### Exercise objective
Set down every entry exactly as given. Pictures are to be left out.

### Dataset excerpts

────

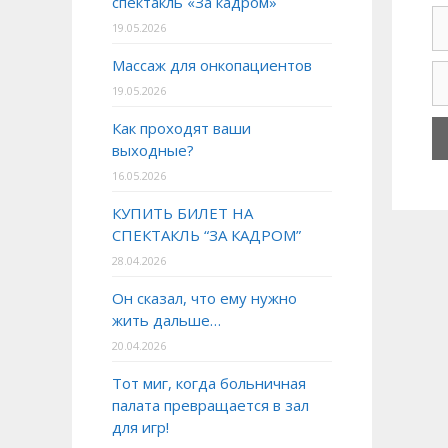
спектакль «За кадром»
19.05.2026
Массаж для онкопациентов
19.05.2026
Как проходят ваши
выходные?
16.05.2026
КУПИТЬ БИЛЕТ НА
СПЕКТАКЛЬ “ЗА КАДРОМ”
28.04.2026
Он сказал, что ему нужно
жить дальше…
20.04.2026
Тот миг, когда больничная
палата превращается в зал
для игр!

────

### Written response
спектакль «За кадром»
19.05.2026
Массаж для онкопациентов
19.05.2026
Как проходят ваши
выходные?
16.05.2026
КУПИТЬ БИЛЕТ НА
СПЕКТАКЛЬ “ЗА КАДРОМ”
28.04.2026
Он сказал, что ему нужно
жить дальше…
20.04.2026
Тот миг, когда больничная
палата превращается в зал
для игр!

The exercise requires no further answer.